- Dean Court Location within Oxfordshire
- OS grid reference: SP4705
- Civil parish: Cumnor;
- District: Vale of White Horse;
- Shire county: Oxfordshire;
- Region: South East;
- Country: England
- Sovereign state: United Kingdom
- Post town: Oxford
- Postcode district: OX2
- Dialling code: 01865
- Police: Thames Valley
- Fire: Oxfordshire
- Ambulance: South Central
- UK Parliament: Oxford West and Abingdon;

= Dean Court, Oxfordshire =

Hamlet in Oxfordshire, England

Dean Court is a hamlet 2 mi west of the centre of Oxford, England. Dean Court was part of Berkshire until the 1974 local government boundary changes transferred it to Oxfordshire.

==History==
The area was the site of a medieval grange of Abingdon Abbey, excavated in the 1970s and 1980s. Dean Court was first mentioned in the 14th century under the name of "La Dene". The name reflects its location between Wytham Hill and Cumnor Hill: the Old English denu is a word used for long narrow valleys with moderately steep gradients on either side. In 1538 there was a reference to "the rectory of Dencourt". However there is no later record of the church which was evidently in the hamlet during the Middle Ages.

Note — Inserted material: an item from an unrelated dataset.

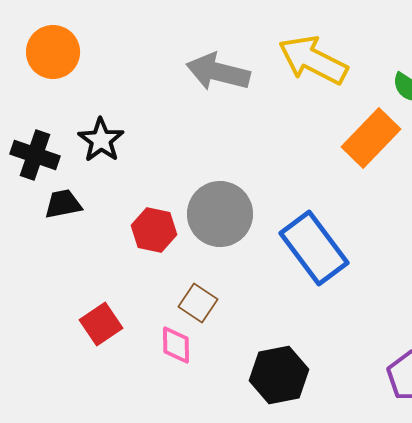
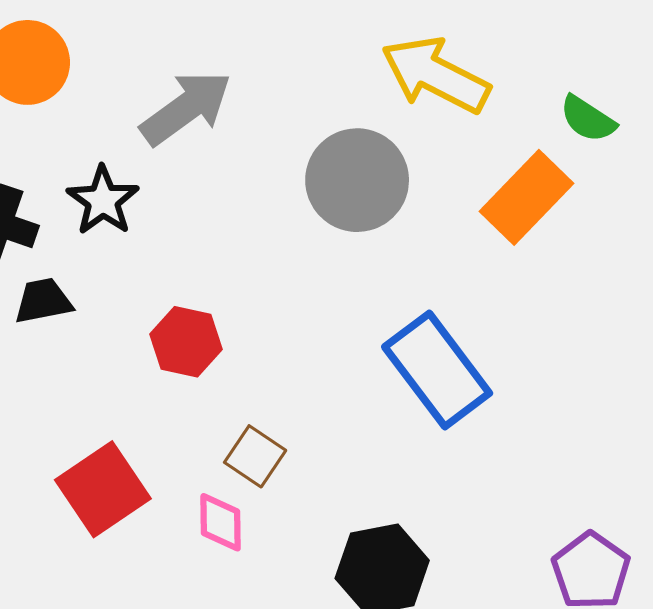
gray arrow: (218, 72) -> (186, 108), moved, turned 130
gray circle: (220, 214) -> (357, 180), moved
red square: (101, 324) -> (103, 489), size x1.4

A map of 1761 shows Dean Court as a small hamlet on the road from Oxford to Eynsham, and so it remained until after the Second World War.

Development of the area started in the early 1950s with a housing estate called Pinnocks Way. In 1969 Deanfield Road, Broad Close and Owlington Close were built north of Eynsham Road by Wimpey Homes. The Orchard Road estate (originally marketed as "The Hawthornes") was built by
Broseley Estates Limited and Costain in 1983 and later in 1985 houses were added by Thameway and Macleans. The Fogwell Road estate was built in 1986.

Dean Court is part of the parish of Cumnor, and until the 20th century parishioners worshipped 1.5 mi away at the Church of England parish church of Saint Michael, Cumnor. There is now the church of Saint Andrew, Dean Court that was built as a chapel of ease.